Which of the above statements is/are correct?

  • a1 and 2 only
  • b2 and 3 only
  • c1 and 3 only
  • d1, 2 and 3
Answer: (c)
Statement 1 is correct because customs duty is levied under the Customs Act, 1962, and GST on imports is governed by the GST Act, 2017. Statement 2 is incorrect because both customs duty and GST on imports are applied simultaneously, not mutually exclusively. Statement 3 is correct as Article 246 grants the Union exclusive power to legislate on customs duties.
📝 Prelims Practice
Consider the following statements about India’s Production Linked Incentive (PLI) schemes:
  1. PLI schemes aim to reduce import dependence by incentivizing domestic manufacturing.
  2. PLI allocations are part of the Ministry of Finance’s fiscal budget.
  3. PLI schemes directly reduce customs duties on imported raw materials.

Which of the above statements is/are correct?

  • a1 and 3 only
  • b2 only
  • c1 and 2 only
  • d1, 2 and 3
Answer: (c)
Statement 1 is correct as PLI schemes incentivize domestic manufacturing to reduce import dependence. Statement 2 is correct because PLI allocations are made through the Union Budget under the Ministry of Finance. Statement 3 is incorrect since PLI schemes do not directly reduce customs duties but provide production-linked incentives.
✍ Mains Practice Question
Critically analyse India’s approach to customs duty reductions and input supply reforms amid global geopolitical tensions. How do these measures impact domestic manufacturing and inflation control? Suggest ways to improve policy coherence and effectiveness.
250 Words15 Marks

Jharkhand & JPSC Relevance

  • JPSC Paper: Paper 2 (Indian Economy and Development), Paper 3 (Economic Policies and Industrial Development)
  • Jharkhand Angle: Jharkhand’s steel and mineral industries benefit from reduced import duties on raw materials, impacting local manufacturing and employment.
  • Mains Pointer: Frame answers highlighting duty cuts’ impact on Jharkhand’s industrial growth, supply chain improvements, and fiscal implications for the state economy.
What legal provisions empower the Central Government to vary customs duties?

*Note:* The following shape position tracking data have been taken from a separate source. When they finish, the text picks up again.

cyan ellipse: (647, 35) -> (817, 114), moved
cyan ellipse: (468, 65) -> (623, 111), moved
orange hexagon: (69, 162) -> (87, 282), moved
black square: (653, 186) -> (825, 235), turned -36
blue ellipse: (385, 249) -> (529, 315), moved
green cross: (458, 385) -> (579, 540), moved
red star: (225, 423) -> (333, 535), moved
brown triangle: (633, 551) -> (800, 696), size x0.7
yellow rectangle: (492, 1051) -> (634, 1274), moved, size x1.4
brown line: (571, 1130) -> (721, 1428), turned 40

The Central Government derives power to impose and vary customs duties primarily from Sections 25, 28, and 28AA of the Customs Act, 1962. Additionally, Article 246 of the Constitution vests exclusive legislative competence over customs duties with the Union Parliament.

How do customs duty cuts affect manufacturing input costs?

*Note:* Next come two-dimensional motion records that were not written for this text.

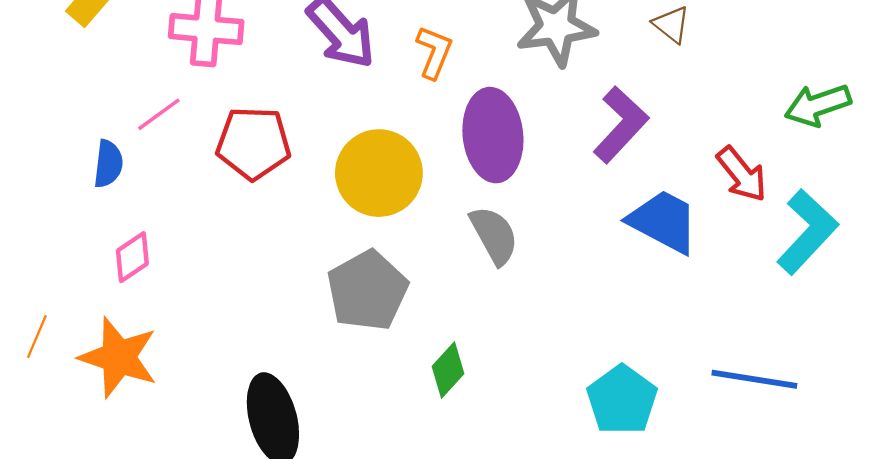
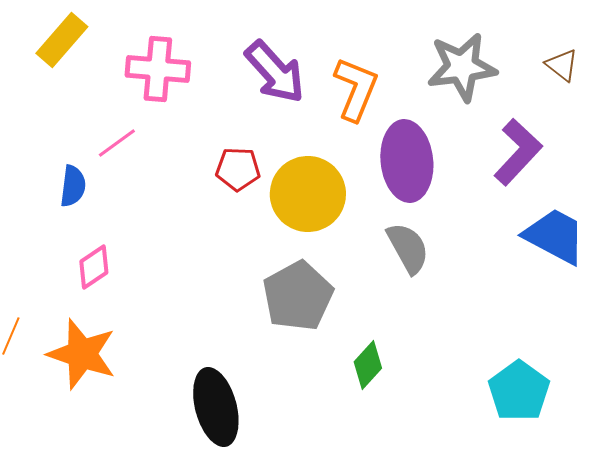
orange L-shape: (434, 52) -> (356, 89), size x1.4
red pentagon: (253, 143) -> (238, 169), moved, size x0.7

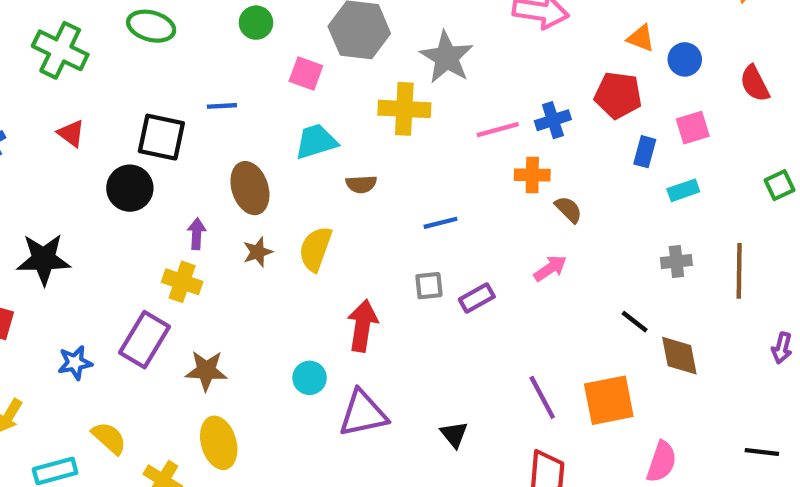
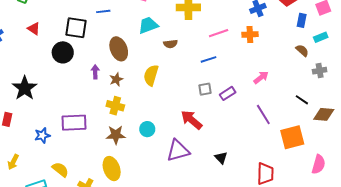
pink line: (498, 130) -> (219, 33), moved
brown semicircle: (569, 209) -> (302, 50), moved
brown star: (258, 252) -> (116, 79), moved
black star: (44, 259) -> (25, 88), turned -30
yellow cross: (182, 282) -> (115, 106), moved
red arrow: (362, 326) -> (191, 120), moved, turned -55
purple rectangle: (144, 340) -> (74, 123), turned 60
brown diamond: (679, 356) -> (324, 114), turned -70
brown star: (206, 371) -> (116, 135), moved
cyan circle: (310, 378) -> (147, 129), moved
purple line: (542, 397) -> (263, 114), moved

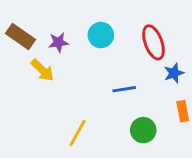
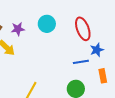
blue line: (124, 89) -> (81, 62), moved

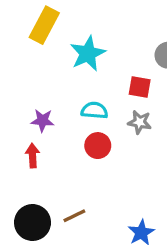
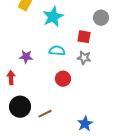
red circle: (98, 146) -> (63, 79), moved
red arrow: (33, 156) -> (11, 78), moved
black circle: (33, 223) -> (20, 107), moved

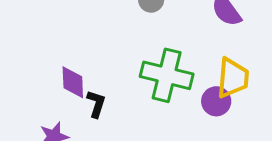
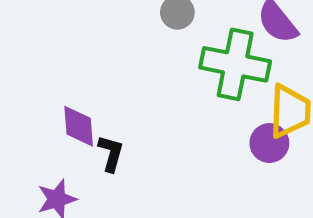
green cross: (167, 75) -> (235, 64), moved

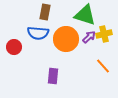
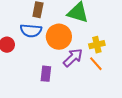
yellow cross: (104, 34) -> (97, 45), moved
purple arrow: (89, 37) -> (73, 58), moved, size x1.5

Customs duty reductions lower the cost of imported raw materials, leading to estimated annual savings of INR 10,000 crore for Indian industry in 2023-24. This helps moderate input cost inflation, which rose by 8.2% in FY23, thereby supporting manufacturing competitiveness.

What role does the Directorate General of Foreign Trade (DGFT) play in trade policy?

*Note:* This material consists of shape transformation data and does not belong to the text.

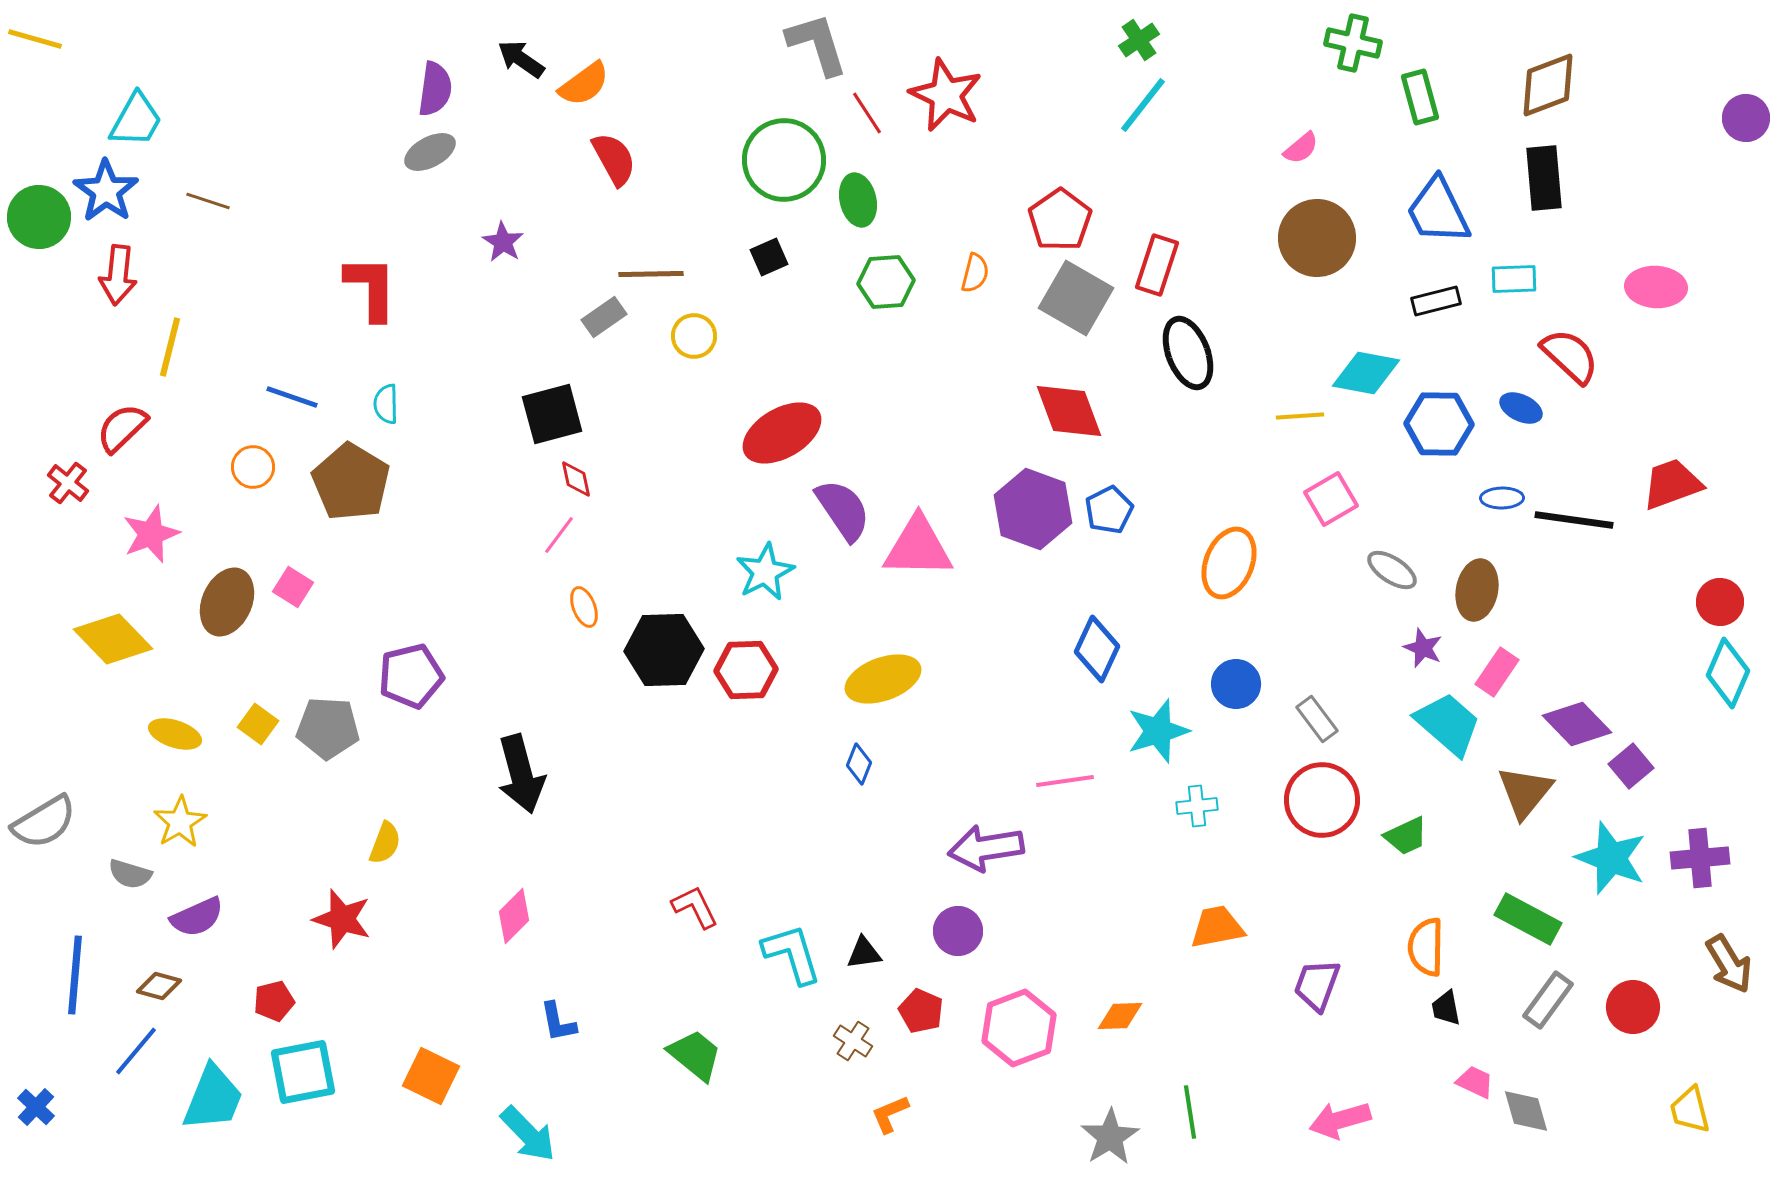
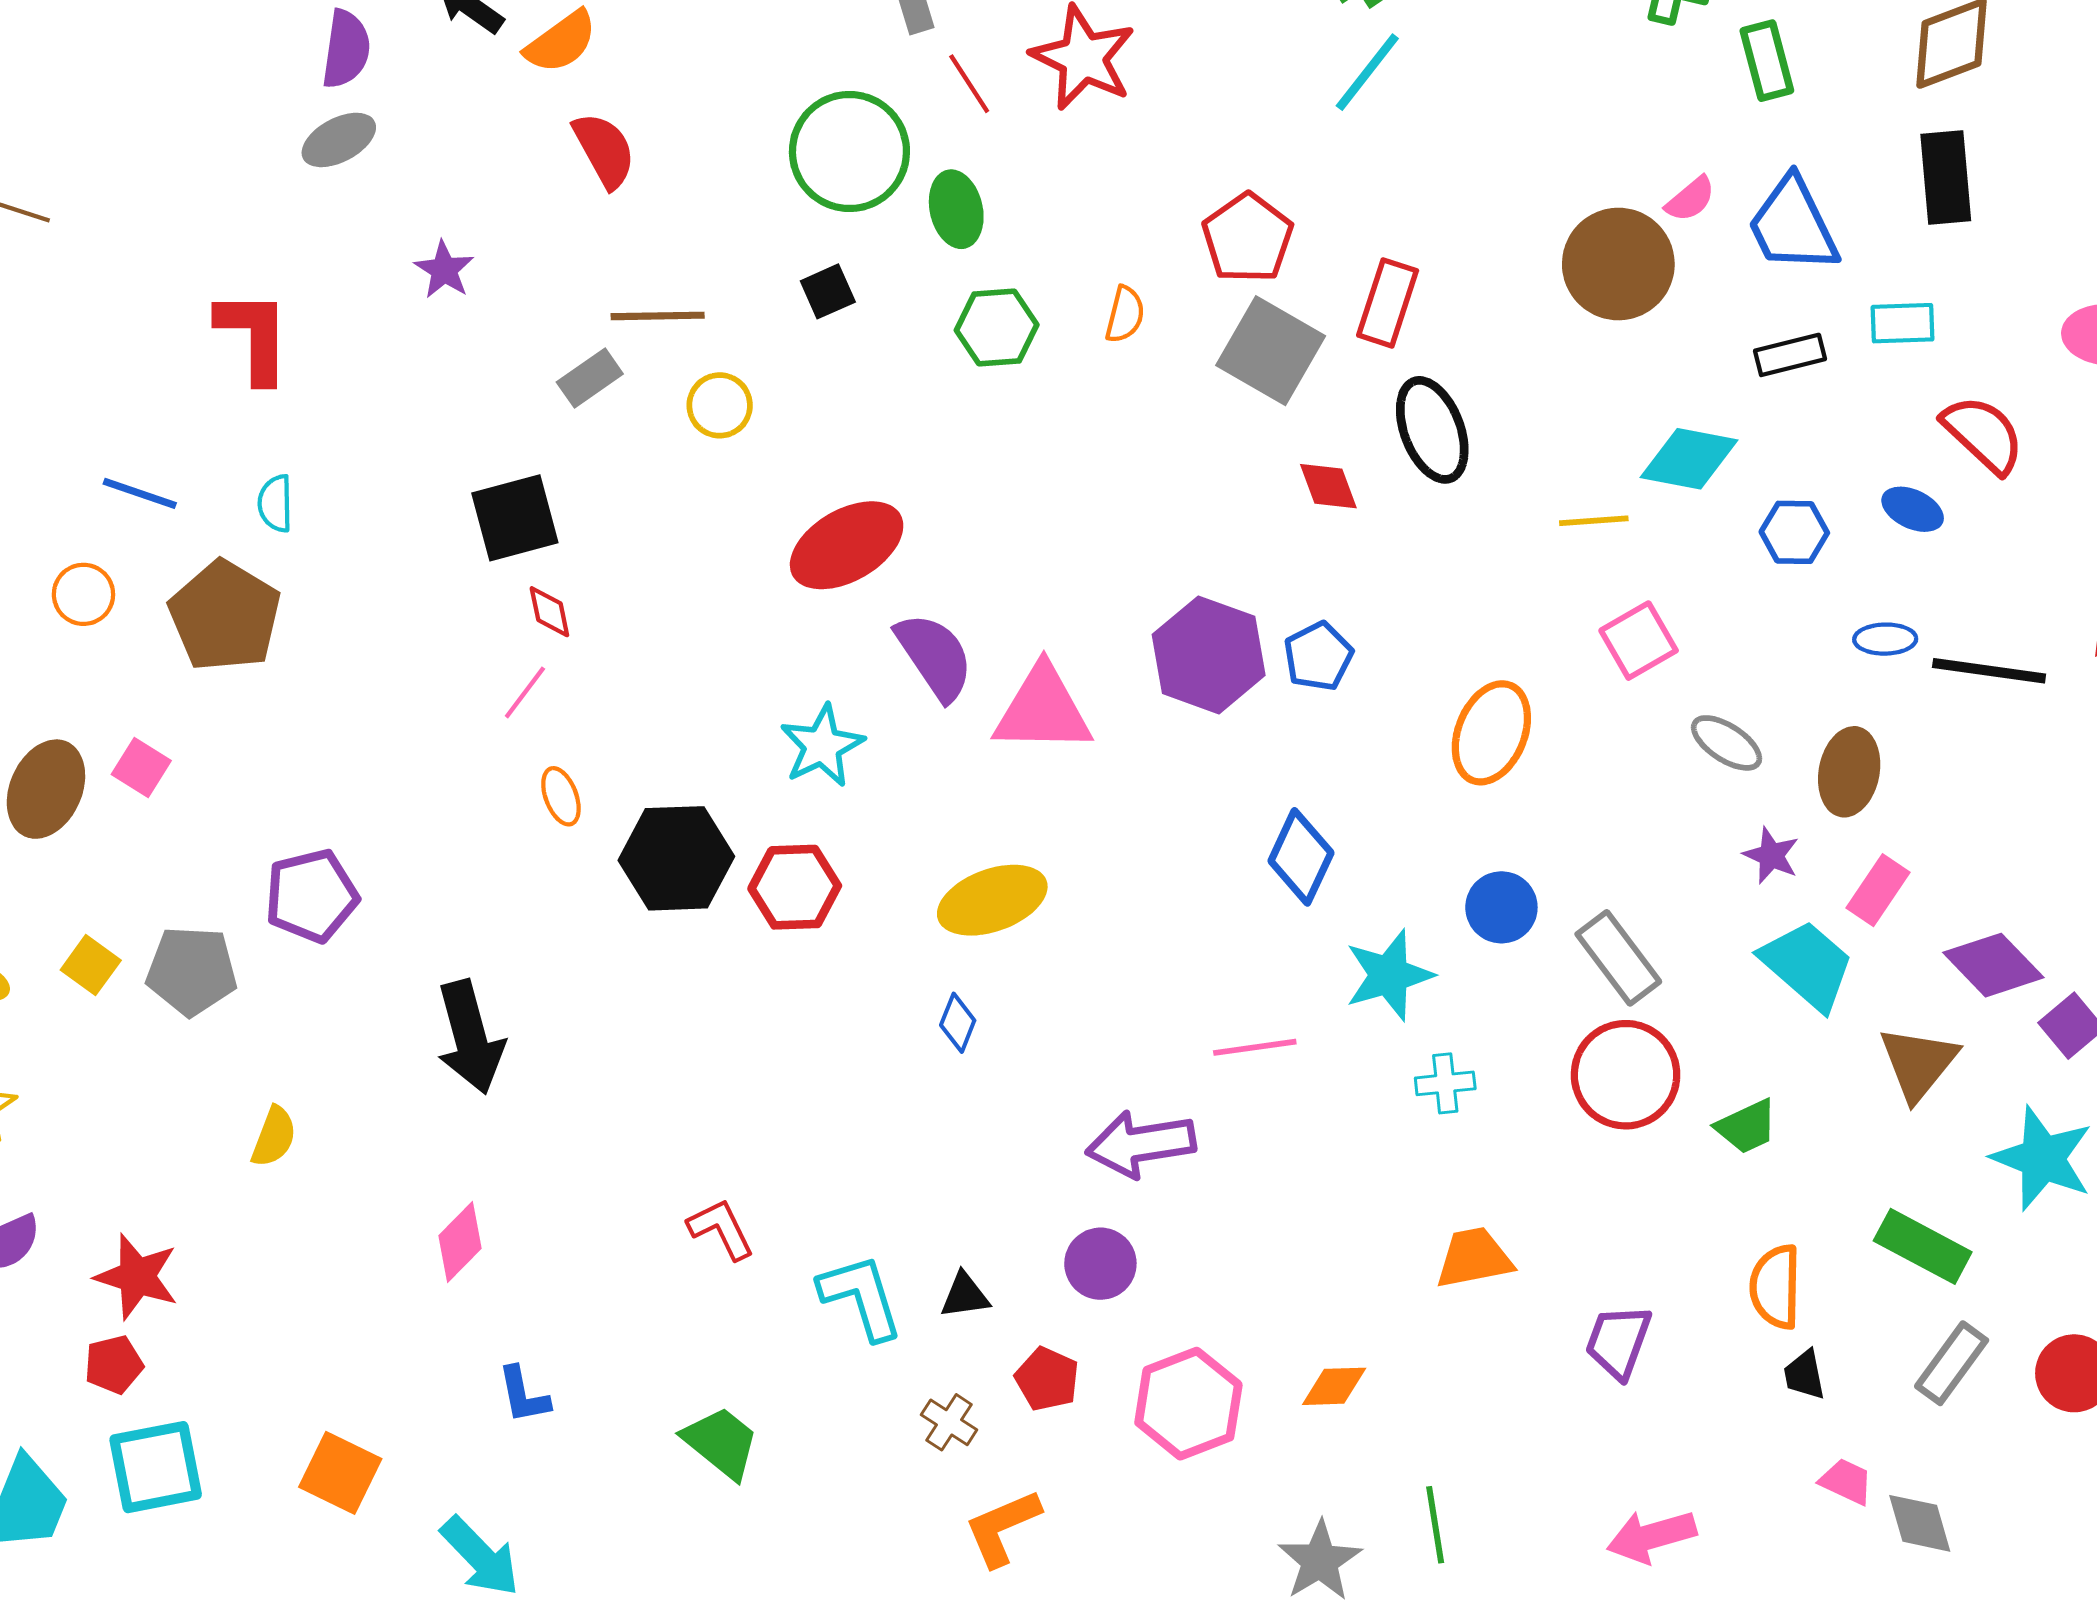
pink semicircle: (1301, 148) -> (1690, 199), moved
red diamond: (1069, 411) -> (1328, 486), moved, size x0.6
blue hexagon: (1439, 424) -> (1794, 532), size x0.7
gray rectangle: (1317, 719) -> (1618, 958), size x1.4
red star: (342, 919) -> (137, 1277), moved
orange L-shape: (890, 1114) -> (1002, 1528), size x1.4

The DGFT, under the Ministry of Commerce and Industry, manages export-import licensing, trade facilitation, and implements adjustments in trade policy to respond to global developments and domestic priorities.

How does India’s tariff adjustment approach compare with the European Union’s response to the Ukraine war?

India’s approach involves phased customs duty reductions of 5-10%, while the EU implemented rapid, temporary suspension of import duties on critical raw materials under its Trade Defence Instruments framework in 2022, achieving quicker input cost relief (~7% reduction for SMEs).

What challenges limit the effectiveness of India’s duty cuts and input supply reforms?

Challenges include lack of real-time data integration, insufficient coordination among customs, trade, and supply chain agencies, phased implementation causing delays, and fiscal constraints limiting the scale of duty reductions.